Researchers at Yale and elsewhere previously identified a host of genetic risk factors that help explain why some veterans are especially susceptible to the debilitating symptoms of post-traumatic stress disorder (PTSD).

A new Yale-led study published Oct. 1 in the journal

Biological Psychiatry

has now identified a social factor that can mitigate these genetic risks: the ability to form loving and trusting relationships with others.

The study is one of the first to explore the role of nurture as well as nature in its investigation of the biological basis of PTSD.

“We exist in a context. We are more than our genes,” said Yale’s Robert H. Pietrzak, associate professor of psychiatry and public health, and senior author of the study.

Pietrzak is also director of the Translational Psychiatric Epidemiology Laboratory of the Clinical Neurosciences Division of the U.S. Department of Veterans Affairs National Center for PTSD.

Like many genetic studies on mental disorders such as depression, anxiety, and schizophrenia, PTSD studies have revealed numerous genetic risk factors that contribute to the severity of the disorder. For instance, a previous study of more than 165,000 U.S. military veterans led by Yale’s Joel Gelernter, the Foundations Fund Professor of Psychiatry and professor of genetics and of neuroscience, found variants in eight separate regions of the genome that help predict who is most likely to experience the repeated disturbing memories and flashbacks that are hallmark symptoms of PTSD.

In the new study, Pietrzak, Gelernter, and colleagues looked at psychological as well as genetic data collected from the National Health and Resilience in Veterans Study, which surveyed a national sample of U.S. military veterans, and is supported by the National Center for PTSD. The researchers specifically focused on a measure of attachment style — the ability or inability to form meaningful relations with others — as a potential moderator of genetic risk for PTSD symptoms.

Individuals with a secure attachment style perceive relationships as stable, feel that they are worthy of love and trust, and are able to solicit help from others. Those with an insecure attachment style report an aversion to or anxiety about intimacy with others, and have difficulty asking for help from others.

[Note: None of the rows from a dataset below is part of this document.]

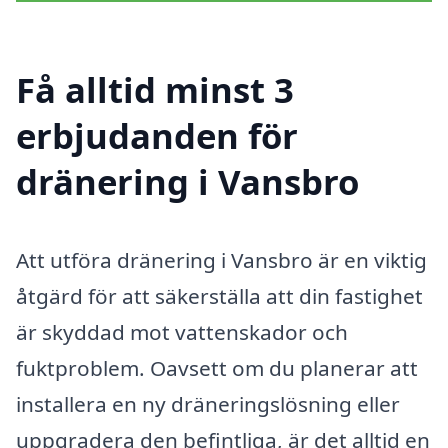
Få alltid minst 3
erbjudanden för
dränering i Vansbro
Att utföra dränering i Vansbro är en viktig
åtgärd för att säkerställa att din fastighet
är skyddad mot vattenskador och
fuktproblem. Oavsett om du planerar att
installera en ny dräneringslösning eller
uppgradera den befintliga, är det alltid en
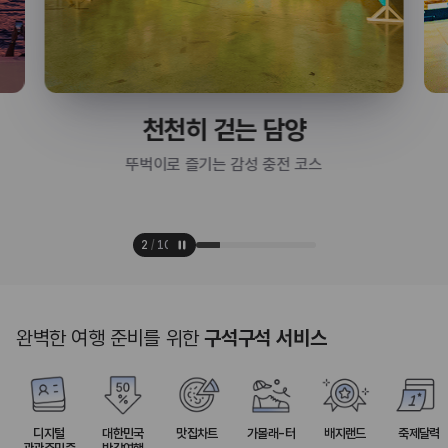
천천히 걷는 담양
뚜벅이로 즐기는 감성 충전 코스
2
/
10
완벽한 여행 준비를 위한
구석구석 서비스
디지털
대한민국
맛집차트
가볼래-터
배지랜드
축제달력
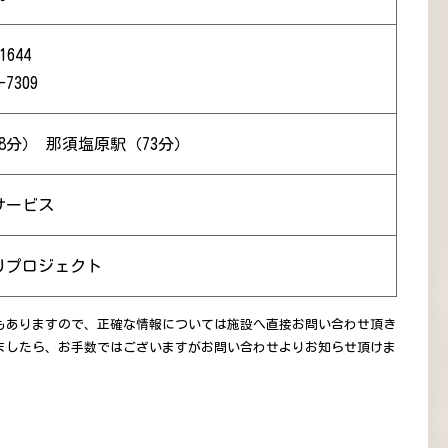
1644
-7309
8分） 那須塩原駅（73分）
サービス
りプロジェクト
もありますので、正確な情報については施設へ直接お問い合わせ頂き
ましたら、お手数ではございますがお問い合わせよりお知らせ頂けま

They found that the ability to form secure attachments essentially neutralized the collective effects of genetic risk for PTSD symptoms. The impact was particularly pronounced in a variant of the IGSF11 gene, which has been linked to synaptic plasticity or the ability of the brain to form new connections between brain cells.

Pietrzak noted that deficits in synaptic plasticity have also been linked to PTSD, depression, and anxiety, among other mental disorders. The findings illustrate the importance of integrating environmental and social as well as genetic factors in the study of PTSD and related disorders, the authors said.

“Social environmental factors are critical to informing risk for PTSD and should be considered as potential moderators of genetic effects,” he said. “The ability to form secure attachments is one of the strongest protective factors for PTSD.”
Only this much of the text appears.